We believe that this study is primitive and will lead to a new area of research as this is the first attempt to automate the three-dimensional object generation process. There is still scope for implementing the same with another dataset as we had the same background for all images. Furthermore, generation of augmented views and coloured object outputs is still yet to be achieved. Another future enhancement could be the inclusion of top and bottom aligned images to make a completely rotatable model.

6. Conclusion

As part of the big leap in the image processing domain, volumetric estimation and reconstruction algorithms are getting popular. As a primitive attempt to automate the process of three-dimensional object reconstructions, we are able to suggest a framework in our study. Even though we were not able to make a complete triple-axis rotatable model output due to the unavailability of such images in the dataset, using a series of images, we were able to replicate the primitive shape and features of the input objects.

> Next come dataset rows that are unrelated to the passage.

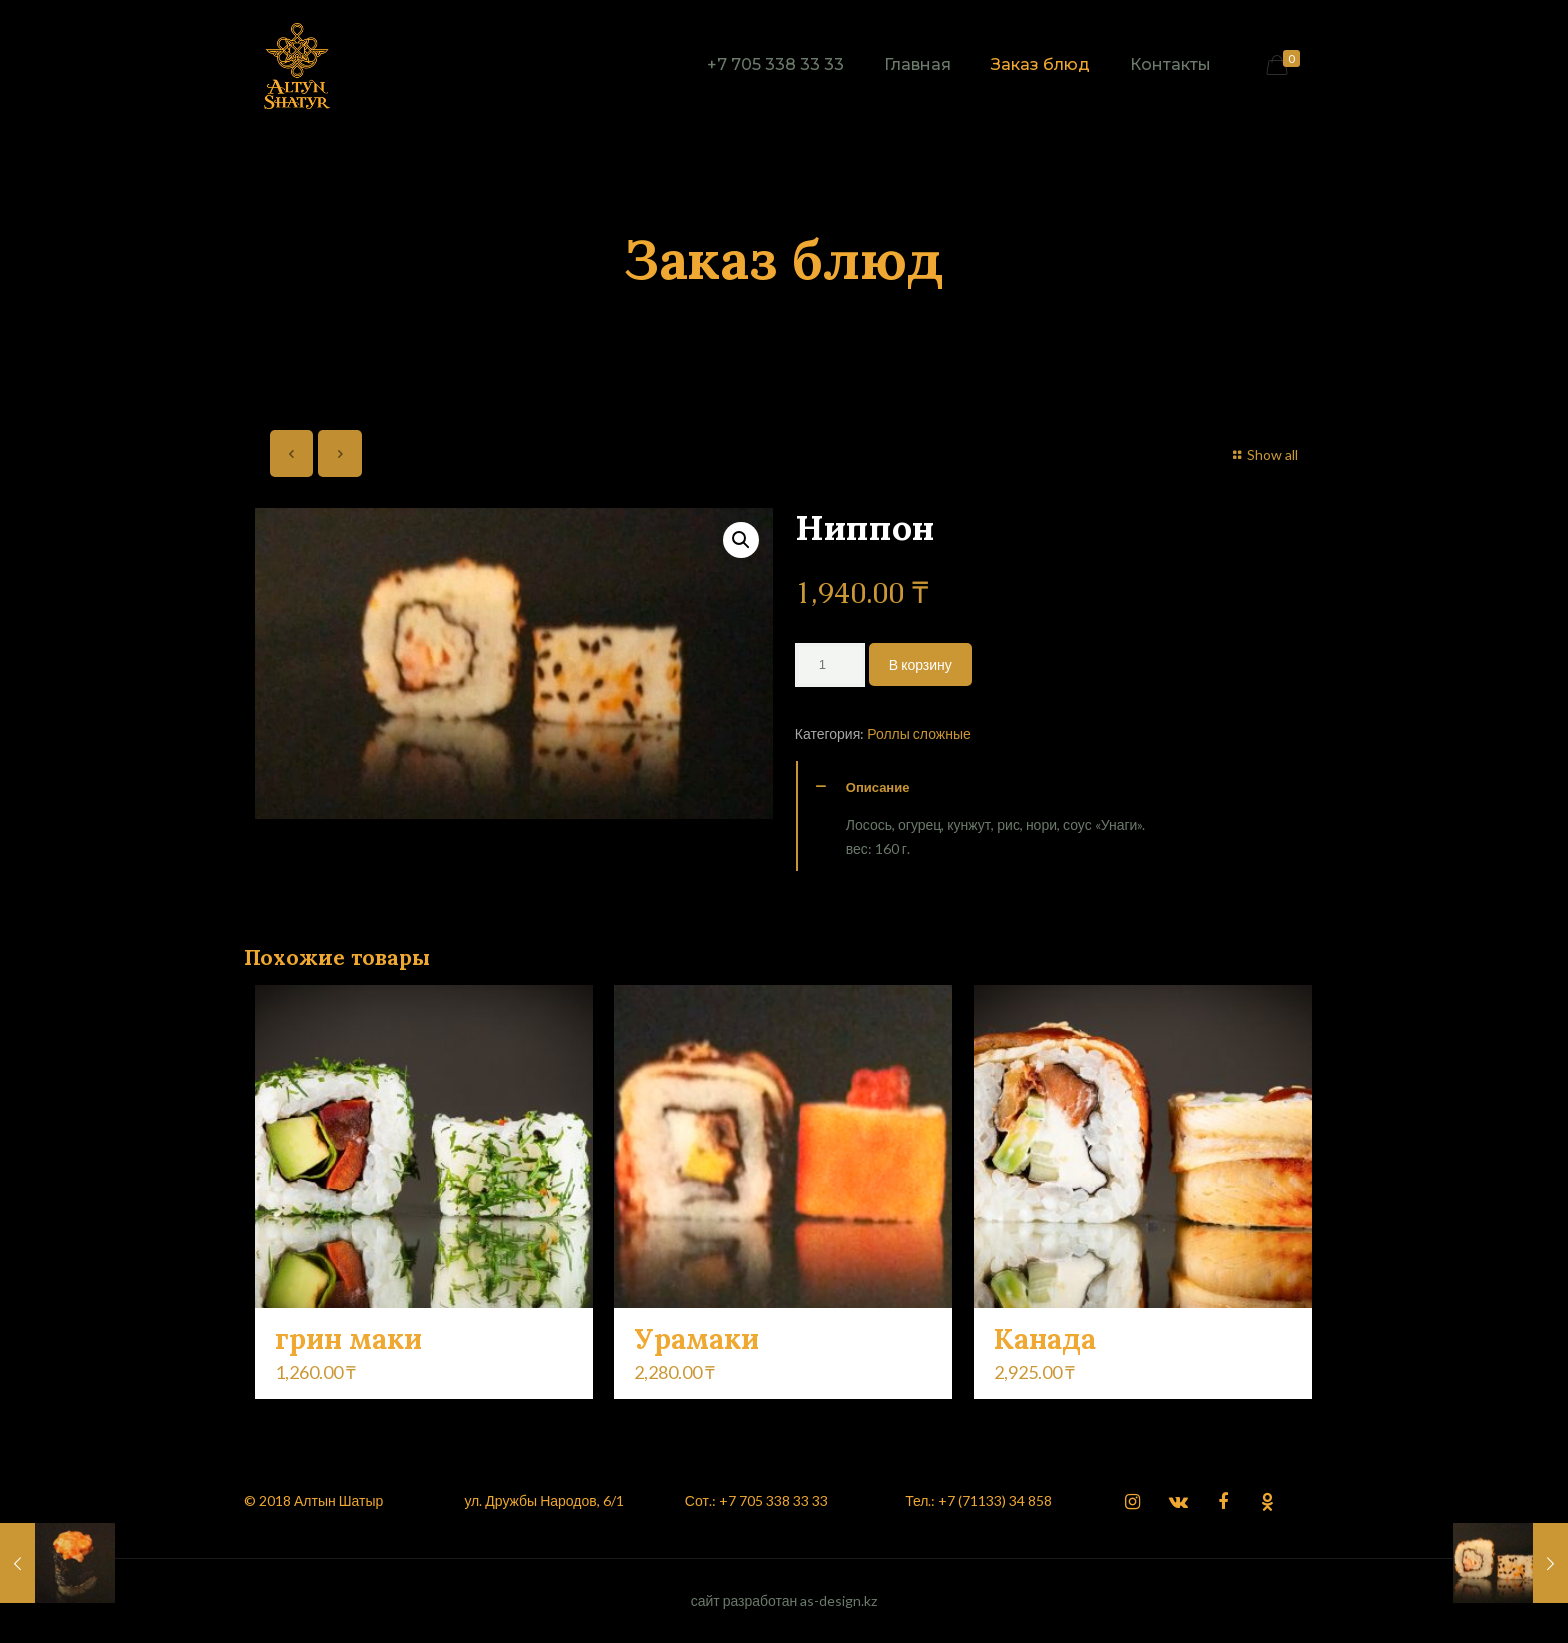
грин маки (348, 1339)
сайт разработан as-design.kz (784, 1600)
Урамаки (696, 1339)
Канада (1045, 1339)
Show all (1263, 454)
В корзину (920, 664)
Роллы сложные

The suggested system can act as replacement for manual designing processes at least at the initial stages. We are able to conclude that obtaining three-dimensional models is possible when a set of images around the object is given.

Data Availability

The data used to support the findings of this study are freely available at https://www.cs.columbia.edu/CAVE/software/softlib/coil-100.php.

Disclosure

The funder had no role in the design of the study; in the collection, analyses, or interpretation of data; in the writing of the manuscript, or in the decision to publish the results.

Conflicts of Interest

The authors declare that there are no conflicts of interest.

Acknowledgments

The authors would like to thank the support from Taif University Researchers Supporting Project number TURSP-2020/211, Taif University, Taif, Saudi Arabia.